The Girls

 

 

The arrival of the characters

I first met Charlie and Nao in September 2018 in a writing exercise, after which they talked constantly in my head for months. All I needed to do in writing the first draft was get them talking on the page.

The two of them arrived very differently. Charlie invaded my brain all at once, fully formed, kicking and swearing. Nao, so much more considered in her actions and personality, took longer to arrive. Geena came later still, out of Charlie’s need for her sister to play more of a part in the story.

I came to see Nao and Charlie as different sides of my relationship to Western Australia. Charlie represents the fire, the ‘in your face’ ‘what you see is what you get’ known aspects of growing up there for me. Nao is the water to Charlie’s fire. She embodies what is underground, a sense of how much I don’t know about Australia but long to connect with. At one point when interviewing them both, Nao said to me, ‘You can come home now.’ I cried at that, which won’t surprise anyone who knows me. Writing these characters transported me to the place at a time when I felt so very far away.
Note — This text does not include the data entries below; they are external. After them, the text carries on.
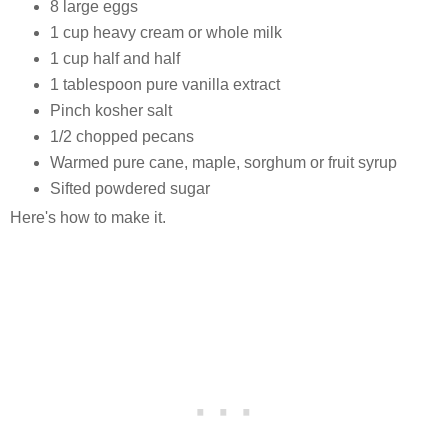
8 large eggs
1 cup heavy cream or whole milk
1 cup half and half
1 tablespoon pure vanilla extract
Pinch kosher salt
1/2 chopped pecans
Warmed pure cane, maple, sorghum or fruit syrup
Sifted powdered sugar
Here's how to make it.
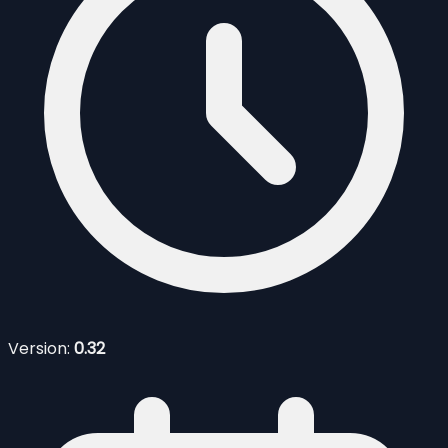
Version:
0.32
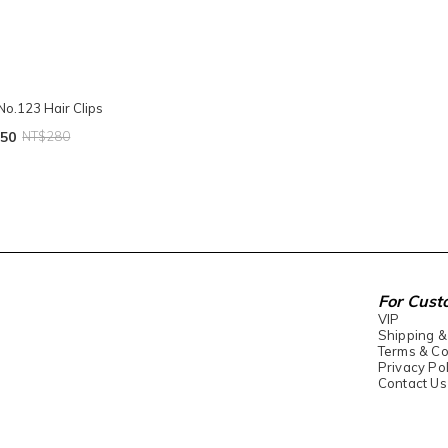
No.123 Hair Clips
50
NT$280
For Cust
VIP
Shipping &
Terms & Co
Privacy Pol
Contact Us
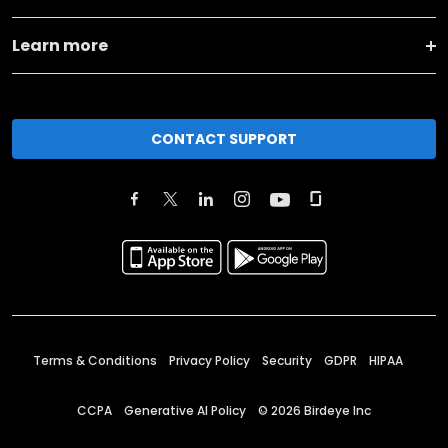
Learn more
CONTACT SUPPORT
Terms & Conditions
Privacy Policy
Security
GDPR
HIPAA
CCPA
Generative AI Policy
©
2026
Birdeye Inc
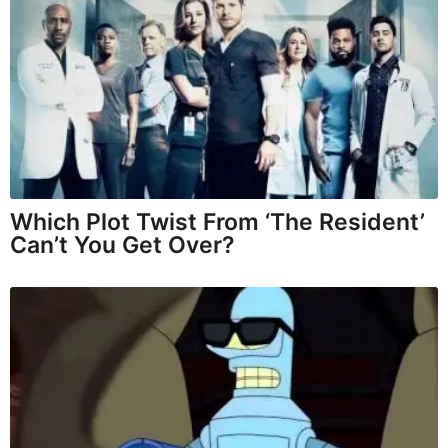
Which Plot Twist From ‘The Resident’
Can’t You Get Over?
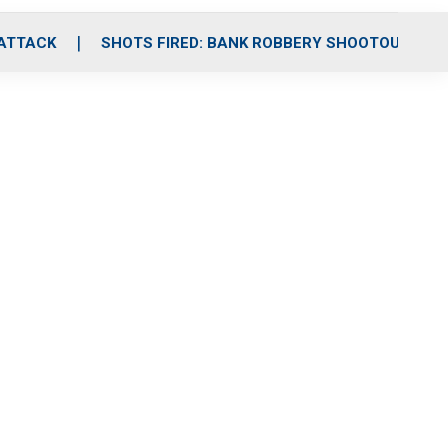
 ATTACK
SHOTS FIRED: BANK ROBBERY SHOOTOUT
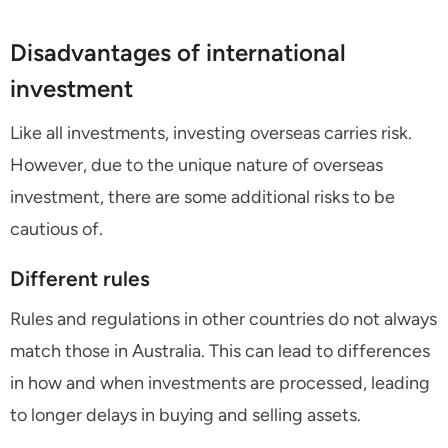
Disadvantages of international
investment
Like all investments, investing overseas carries risk.
However, due to the unique nature of overseas
investment, there are some additional risks to be
cautious of.
Different rules
Rules and regulations in other countries do not always
match those in Australia. This can lead to differences
in how and when investments are processed, leading
to longer delays in buying and selling assets.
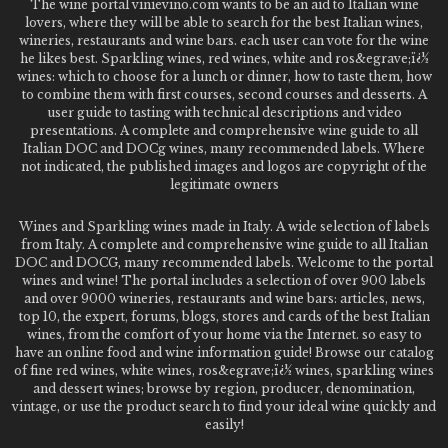
The wine portal vinievino.com wants to be an aid to Italian wine
lovers, where they will be able to search for the best Italian wines,
wineries, restaurants and wine bars. each user can vote for the wine
he likes best. Sparkling wines, red wines, white and ros&egrave;ï¿½
wines: which to choose for a lunch or dinner, how to taste them, how
to combine them with first courses, second courses and desserts. A
user guide to tasting with technical descriptions and video
presentations. A complete and comprehensive wine guide to all
Italian DOC and DOCg wines, many recommended labels. Where
not indicated, the published images and logos are copyright of the
legitimate owners
Wines and Sparkling wines made in Italy. A wide selection of labels
from Italy. A complete and comprehensive wine guide to all Italian
DOC and DOCG, many recommended labels. Welcome to the portal
wines and wine! The portal includes a selection of over 900 labels
and over 9000 wineries, restaurants and wine bars: articles, news,
top 10, the expert, forums, blogs, stores and cards of the best Italian
wines, from the comfort of your home via the Internet. so easy to
have an online food and wine information guide! Browse our catalog
of fine red wines, white wines, ros&egrave;ï¿½ wines, sparkling wines
and dessert wines; browse by region, producer, denomination,
vintage, or use the product search to find your ideal wine quickly and
easily!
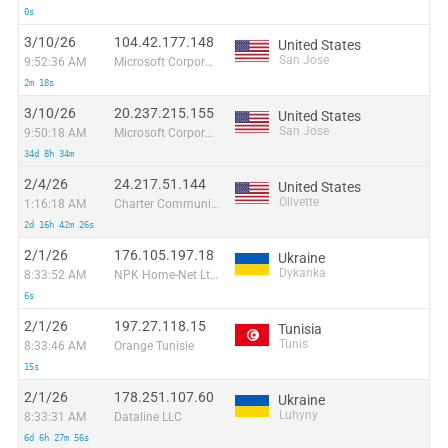
0s
3/10/26
104.42.177.148
United States
San Jose
9:52:36 AM
Microsoft Corporation
2m 18s
3/10/26
20.237.215.155
United States
San Jose
9:50:18 AM
Microsoft Corporation
34d 8h 34m
2/4/26
24.217.51.144
United States
Olivette
1:16:18 AM
Charter Communications
2d 16h 42m 26s
2/1/26
176.105.197.18
Ukraine
Dykanka
8:33:52 AM
NPK Home-Net Ltd.
6s
2/1/26
197.27.118.15
Tunisia
Tunis
8:33:46 AM
Orange Tunisie
15s
2/1/26
178.251.107.60
Ukraine
Luhyny
8:33:31 AM
Dataline LLC
6d 6h 27m 56s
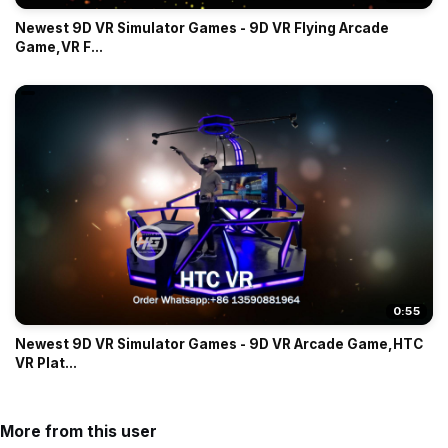
Newest 9D VR Simulator Games - 9D VR Flying Arcade
Game,VR F...
0:55
Newest 9D VR Simulator Games - 9D VR Arcade Game,HTC
VR Plat...
More from this user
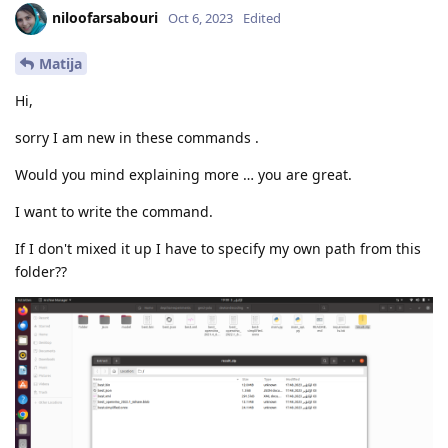
niloofarsabouri
Oct 6, 2023
Edited
Matija
Hi,
sorry I am new in these commands .
Would you mind explaining more … you are great.
I want to write the command.
If I don't mixed it up I have to specify my own path from this
folder??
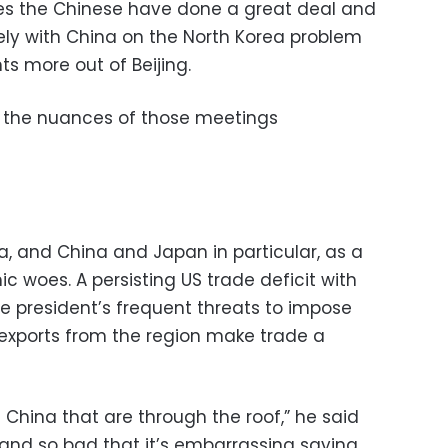
ves the Chinese have done a great deal and
sely with China on the North Korea problem
ts more out of Beijing.
g the nuances of those meetings
 and China and Japan in particular, as a
 woes. A persisting US trade deficit with
e president’s frequent threats to impose
n exports from the region make trade a
 China that are through the roof,” he said
and so bad that it’s embarrassing saying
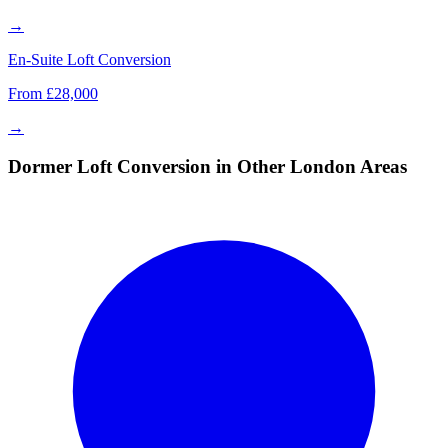
→
En-Suite Loft Conversion
From £28,000
→
Dormer Loft Conversion in Other London Areas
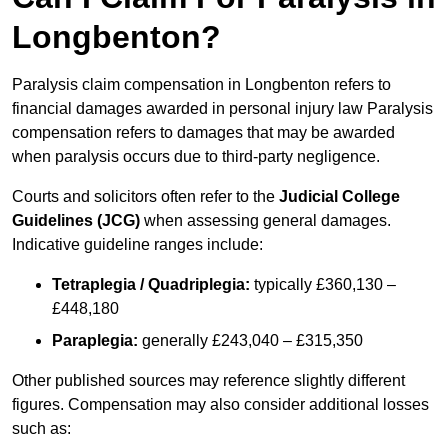
Longbenton?
Paralysis claim compensation in Longbenton refers to
financial damages awarded in personal injury law Paralysis
compensation refers to damages that may be awarded
when paralysis occurs due to third-party negligence.
Courts and solicitors often refer to the
Judicial College
Guidelines (JCG)
when assessing general damages.
Indicative guideline ranges include:
Tetraplegia / Quadriplegia:
typically £360,130 –
£448,180
Paraplegia:
generally £243,040 – £315,350
Other published sources may reference slightly different
figures. Compensation may also consider additional losses
such as:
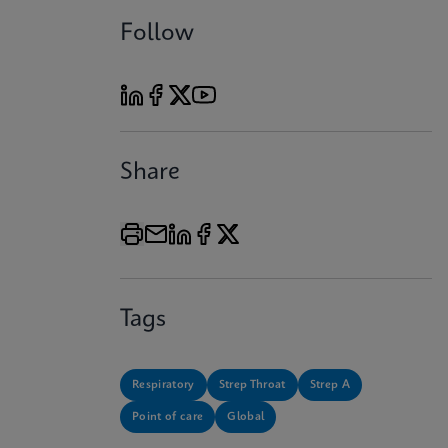
Follow
Share
Tags
Respiratory
Strep Throat
Strep A
Point of care
Global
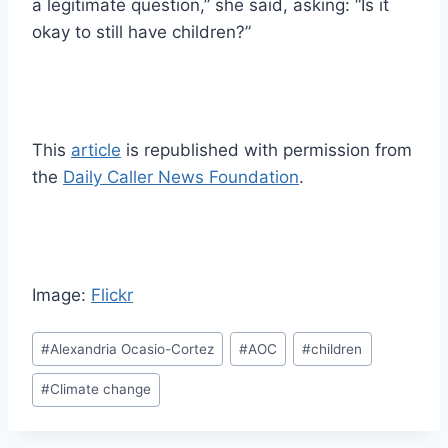
a legitimate question,” she said, asking: “Is it
okay to still have children?”
This
article
is republished with permission from
the
Daily Caller News Foundation
.
Image:
Flickr
Post
#
Alexandria Ocasio-Cortez
#
AOC
#
children
Tags:
#
Climate change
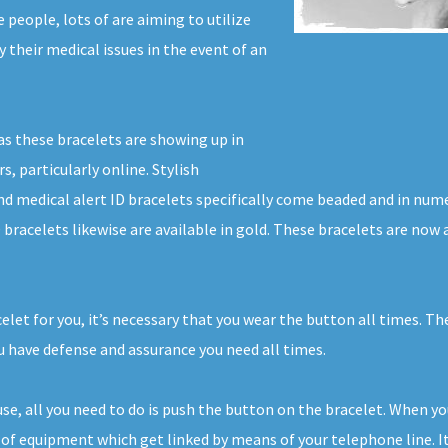
people, lots of are aiming to utilize
y their medical issues in the event of an
as these bracelets are showing up in
s, particularly online. Stylish
nd medical alert ID bracelets specifically come beaded and in num
D bracelets likewise are available in gold. These bracelets are no
celet for you, it’s necessary that you wear the button all times. T
 have defense and assurance you need all times.
ouse, all you need to do is push the button on the bracelet. When y
of equipment which get linked by means of your telephone line. It’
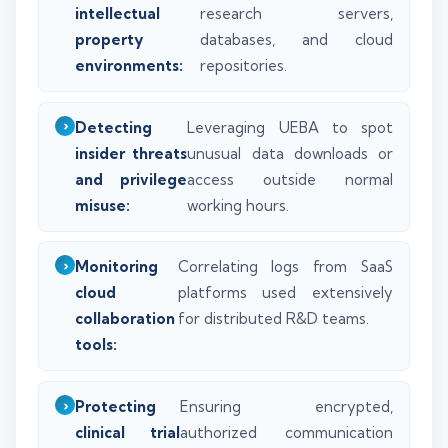
intellectual
research servers,
property
databases, and cloud
environments:
repositories.
Detecting
Leveraging UEBA to spot
insider threats
unusual data downloads or
and privilege
access outside normal
misuse:
working hours.
Monitoring
Correlating logs from SaaS
cloud
platforms used extensively
collaboration
for distributed R&D teams.
tools:
Protecting
Ensuring encrypted,
clinical trial
authorized communication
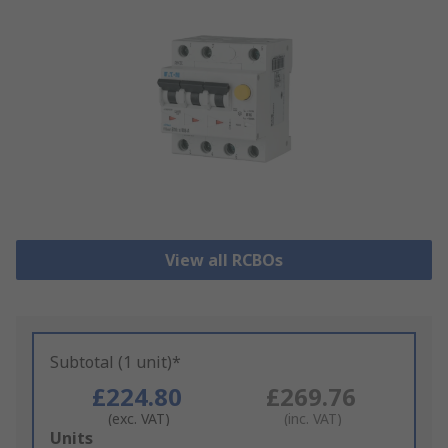
View all RCBOs
Subtotal (1 unit)*
£224.80
£269.76
(exc. VAT)
(inc. VAT)
Add
Units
There were so many points of difference between Nao and Charlie – personalities, backgrounds, life experiences – as well as tenuous moments of vulnerability and trust. In the end what drove and sustained me, writing and rewriting during the tumultuous global year that 2020 turned out to be, was this need I didn’t know I had, to write about something the world can never have too much of, a friendship across difference.